Return the stretch from the line with "Sign up to post" through the line with "My Supporters" in the data below, character for character, skipping all pictures.

» RAW DATA:
--------------------------------
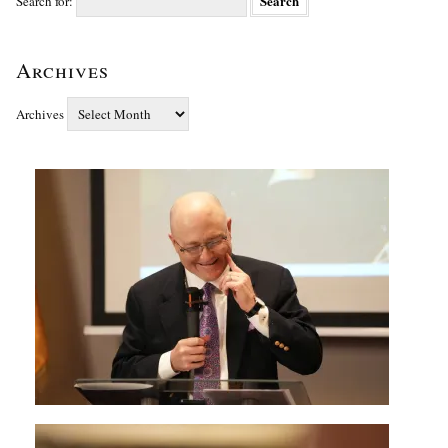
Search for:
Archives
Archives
--------------------------------
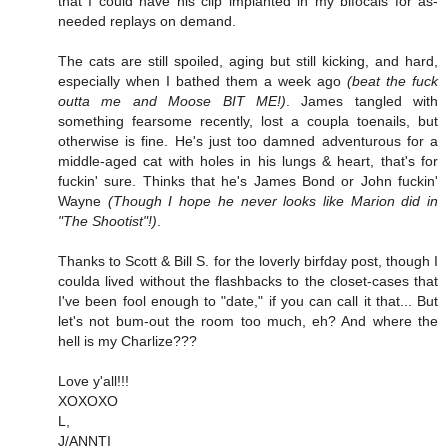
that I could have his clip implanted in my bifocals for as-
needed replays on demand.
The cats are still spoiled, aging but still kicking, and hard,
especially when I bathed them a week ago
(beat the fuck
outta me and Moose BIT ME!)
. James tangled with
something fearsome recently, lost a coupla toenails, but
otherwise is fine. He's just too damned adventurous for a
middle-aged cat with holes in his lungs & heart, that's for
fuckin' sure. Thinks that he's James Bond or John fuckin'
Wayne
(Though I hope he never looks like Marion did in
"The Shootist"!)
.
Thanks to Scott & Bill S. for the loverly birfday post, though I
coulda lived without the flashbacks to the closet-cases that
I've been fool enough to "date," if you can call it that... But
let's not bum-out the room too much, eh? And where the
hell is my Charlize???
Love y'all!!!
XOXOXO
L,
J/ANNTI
--------------------------------
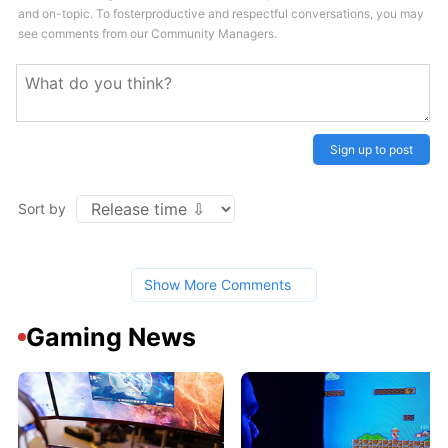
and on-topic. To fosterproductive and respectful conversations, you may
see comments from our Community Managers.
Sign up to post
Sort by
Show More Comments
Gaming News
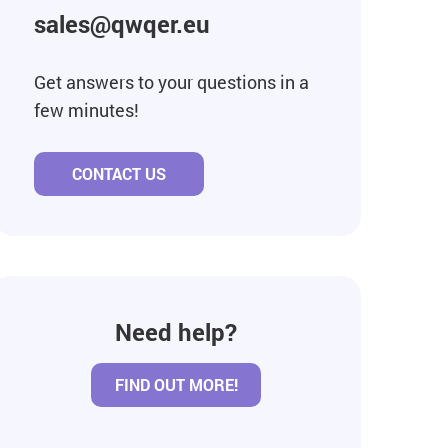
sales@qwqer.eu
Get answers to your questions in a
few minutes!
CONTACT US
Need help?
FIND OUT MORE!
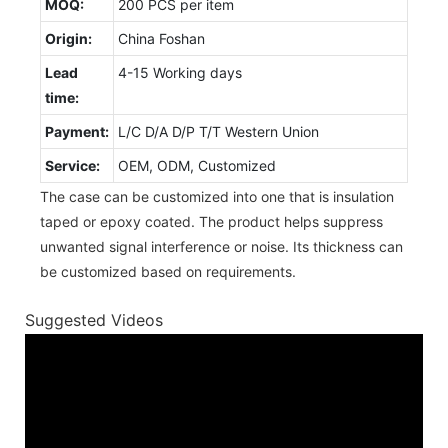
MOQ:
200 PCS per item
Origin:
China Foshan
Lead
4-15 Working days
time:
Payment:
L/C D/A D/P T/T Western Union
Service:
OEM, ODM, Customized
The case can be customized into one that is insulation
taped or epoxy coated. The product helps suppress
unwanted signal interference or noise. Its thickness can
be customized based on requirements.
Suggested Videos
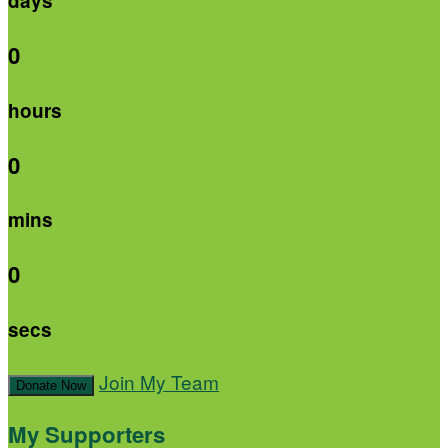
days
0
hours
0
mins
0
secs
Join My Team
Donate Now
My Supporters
--------------------------------
» YOUR RESPONSE:
Sign up to post
Sort by
Show More Comments
Gaming News
sales@qwqer.eu
Get answers to your questions in a
few minutes!
CONTACT US
Need help?
FIND OUT MORE!
MOQ:
200 PCS per item
Origin:
China Foshan
Lead
4-15 Working days
time:
Payment:
L/C D/A D/P T/T Western Union
Service:
OEM, ODM, Customized
The case can be customized into one that is insulation
taped or epoxy coated. The product helps suppress
unwanted signal interference or noise. Its thickness can
be customized based on requirements.
Suggested Videos
days
0
hours
0
mins
0
secs
Join My Team
Donate Now
My Supporters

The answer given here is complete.